Anyway, the floods have been cured, and he's back to decorating. Did I mention the bit where my mad dash to town to buy the paint ended in the discovery that our favourite supplier closed early for Christmas? Never mind, the room looks wonderful now and will look even better when seen from clean sheets on a real bed.
I was going to cast on for Eunny's intricate Endpaper Mitts for me when I finished his socks. I'd even bought some Jamieson's Shetland 2-ply for that very purpose. In fact I did cast on, twice, and the Italian tubular cast-on defeated me twice. I'll practice it with something smoother, more inclined to co-operate when I try to pull it out from the middle of the tube.

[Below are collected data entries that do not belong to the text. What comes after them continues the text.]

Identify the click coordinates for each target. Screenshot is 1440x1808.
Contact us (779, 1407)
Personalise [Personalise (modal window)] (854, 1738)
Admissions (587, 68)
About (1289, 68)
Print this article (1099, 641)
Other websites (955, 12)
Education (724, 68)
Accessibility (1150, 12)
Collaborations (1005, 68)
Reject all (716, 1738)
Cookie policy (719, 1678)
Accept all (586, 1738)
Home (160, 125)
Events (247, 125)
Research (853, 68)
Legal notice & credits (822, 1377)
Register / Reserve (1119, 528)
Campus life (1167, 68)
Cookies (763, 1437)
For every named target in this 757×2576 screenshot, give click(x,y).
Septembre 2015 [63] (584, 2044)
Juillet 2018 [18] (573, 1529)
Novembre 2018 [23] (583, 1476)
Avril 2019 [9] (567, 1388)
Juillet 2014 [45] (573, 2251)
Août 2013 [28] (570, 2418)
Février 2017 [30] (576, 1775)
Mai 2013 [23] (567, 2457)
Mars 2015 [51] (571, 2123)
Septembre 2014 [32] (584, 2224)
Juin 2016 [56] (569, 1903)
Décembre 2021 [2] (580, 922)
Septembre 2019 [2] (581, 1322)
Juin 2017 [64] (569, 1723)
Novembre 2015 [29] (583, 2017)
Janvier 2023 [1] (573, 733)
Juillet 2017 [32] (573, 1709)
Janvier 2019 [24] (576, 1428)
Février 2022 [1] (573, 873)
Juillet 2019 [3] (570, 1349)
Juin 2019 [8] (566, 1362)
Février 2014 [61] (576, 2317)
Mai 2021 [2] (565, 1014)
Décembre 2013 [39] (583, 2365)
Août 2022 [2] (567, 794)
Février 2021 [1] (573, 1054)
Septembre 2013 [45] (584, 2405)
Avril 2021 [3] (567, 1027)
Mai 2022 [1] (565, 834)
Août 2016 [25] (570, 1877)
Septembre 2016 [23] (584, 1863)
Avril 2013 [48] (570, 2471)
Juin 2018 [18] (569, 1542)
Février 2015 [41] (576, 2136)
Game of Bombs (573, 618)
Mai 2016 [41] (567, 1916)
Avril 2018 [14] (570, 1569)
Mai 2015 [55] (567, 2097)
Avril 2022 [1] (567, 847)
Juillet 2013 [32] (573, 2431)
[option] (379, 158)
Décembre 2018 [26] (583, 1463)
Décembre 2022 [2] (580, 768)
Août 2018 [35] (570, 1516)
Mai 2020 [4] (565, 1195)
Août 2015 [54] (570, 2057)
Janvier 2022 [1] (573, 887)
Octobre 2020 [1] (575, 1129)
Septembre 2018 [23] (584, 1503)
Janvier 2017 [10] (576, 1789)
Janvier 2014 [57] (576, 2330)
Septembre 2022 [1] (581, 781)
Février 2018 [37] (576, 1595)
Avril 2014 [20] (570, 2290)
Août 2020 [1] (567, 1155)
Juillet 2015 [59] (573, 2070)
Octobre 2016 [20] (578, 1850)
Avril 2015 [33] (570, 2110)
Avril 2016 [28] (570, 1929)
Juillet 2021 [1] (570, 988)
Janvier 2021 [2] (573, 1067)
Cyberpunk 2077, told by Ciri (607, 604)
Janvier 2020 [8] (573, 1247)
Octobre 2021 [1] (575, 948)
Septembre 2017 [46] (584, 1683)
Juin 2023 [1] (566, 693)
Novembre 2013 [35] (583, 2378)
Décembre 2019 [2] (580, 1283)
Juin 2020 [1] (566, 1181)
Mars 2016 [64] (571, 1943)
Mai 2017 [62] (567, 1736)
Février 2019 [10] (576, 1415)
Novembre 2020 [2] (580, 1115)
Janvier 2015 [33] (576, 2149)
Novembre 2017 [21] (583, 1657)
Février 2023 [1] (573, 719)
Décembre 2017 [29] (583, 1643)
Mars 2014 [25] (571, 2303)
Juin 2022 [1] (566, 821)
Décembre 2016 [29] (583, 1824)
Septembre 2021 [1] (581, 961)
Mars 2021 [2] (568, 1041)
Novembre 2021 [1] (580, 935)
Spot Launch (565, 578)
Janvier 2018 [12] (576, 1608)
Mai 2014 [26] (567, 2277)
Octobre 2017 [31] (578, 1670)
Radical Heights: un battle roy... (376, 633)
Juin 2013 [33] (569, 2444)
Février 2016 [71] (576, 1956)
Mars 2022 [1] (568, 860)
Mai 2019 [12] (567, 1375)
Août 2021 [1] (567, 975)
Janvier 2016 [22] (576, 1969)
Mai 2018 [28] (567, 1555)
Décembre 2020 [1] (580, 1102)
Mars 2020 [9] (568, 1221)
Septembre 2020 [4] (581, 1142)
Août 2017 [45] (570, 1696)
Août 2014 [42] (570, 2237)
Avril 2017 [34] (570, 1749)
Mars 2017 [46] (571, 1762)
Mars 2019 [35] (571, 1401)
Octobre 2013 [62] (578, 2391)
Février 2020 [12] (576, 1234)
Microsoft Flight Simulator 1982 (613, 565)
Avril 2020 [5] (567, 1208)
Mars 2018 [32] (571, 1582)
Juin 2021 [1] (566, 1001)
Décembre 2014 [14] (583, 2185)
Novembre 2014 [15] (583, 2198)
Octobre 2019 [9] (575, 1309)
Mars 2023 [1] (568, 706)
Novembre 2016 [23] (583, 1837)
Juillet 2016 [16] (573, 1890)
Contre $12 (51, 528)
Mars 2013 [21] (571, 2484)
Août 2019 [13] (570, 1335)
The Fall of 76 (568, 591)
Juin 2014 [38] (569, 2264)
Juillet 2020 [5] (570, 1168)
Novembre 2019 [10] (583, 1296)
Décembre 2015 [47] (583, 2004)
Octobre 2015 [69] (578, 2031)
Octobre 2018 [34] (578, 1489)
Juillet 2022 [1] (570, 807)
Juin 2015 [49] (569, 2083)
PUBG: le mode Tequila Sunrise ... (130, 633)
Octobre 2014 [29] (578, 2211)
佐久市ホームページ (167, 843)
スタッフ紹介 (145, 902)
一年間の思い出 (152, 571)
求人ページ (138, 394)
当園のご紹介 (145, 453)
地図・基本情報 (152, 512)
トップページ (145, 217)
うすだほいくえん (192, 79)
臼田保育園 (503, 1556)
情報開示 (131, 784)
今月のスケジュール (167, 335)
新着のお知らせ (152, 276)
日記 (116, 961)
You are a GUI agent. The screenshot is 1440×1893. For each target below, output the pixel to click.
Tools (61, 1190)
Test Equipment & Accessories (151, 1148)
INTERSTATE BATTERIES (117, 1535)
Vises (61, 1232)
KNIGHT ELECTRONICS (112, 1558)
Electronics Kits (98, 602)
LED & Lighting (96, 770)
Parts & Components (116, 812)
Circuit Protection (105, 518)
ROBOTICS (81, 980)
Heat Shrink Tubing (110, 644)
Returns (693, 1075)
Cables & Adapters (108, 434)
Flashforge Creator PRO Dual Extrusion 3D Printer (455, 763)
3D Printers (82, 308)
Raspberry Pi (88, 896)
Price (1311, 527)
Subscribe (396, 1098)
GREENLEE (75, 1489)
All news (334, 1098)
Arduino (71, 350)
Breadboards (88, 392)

Mind you, even the bits from which I'd extracted it didn't look smooth and tubular. Feeling disgruntled, I looked for another gruntle in the stash and found some Manos I'd bought in Canada for a Cat Bordhi moebius bag to replace the one my Pilates friend bought off my back earlier this year. Cast on, knitted like mad, felted this afternoon: I have a new gruntle. Much better. Now I can honestly wish all of you – the entire multiverse – a very happy New Year, this year and always.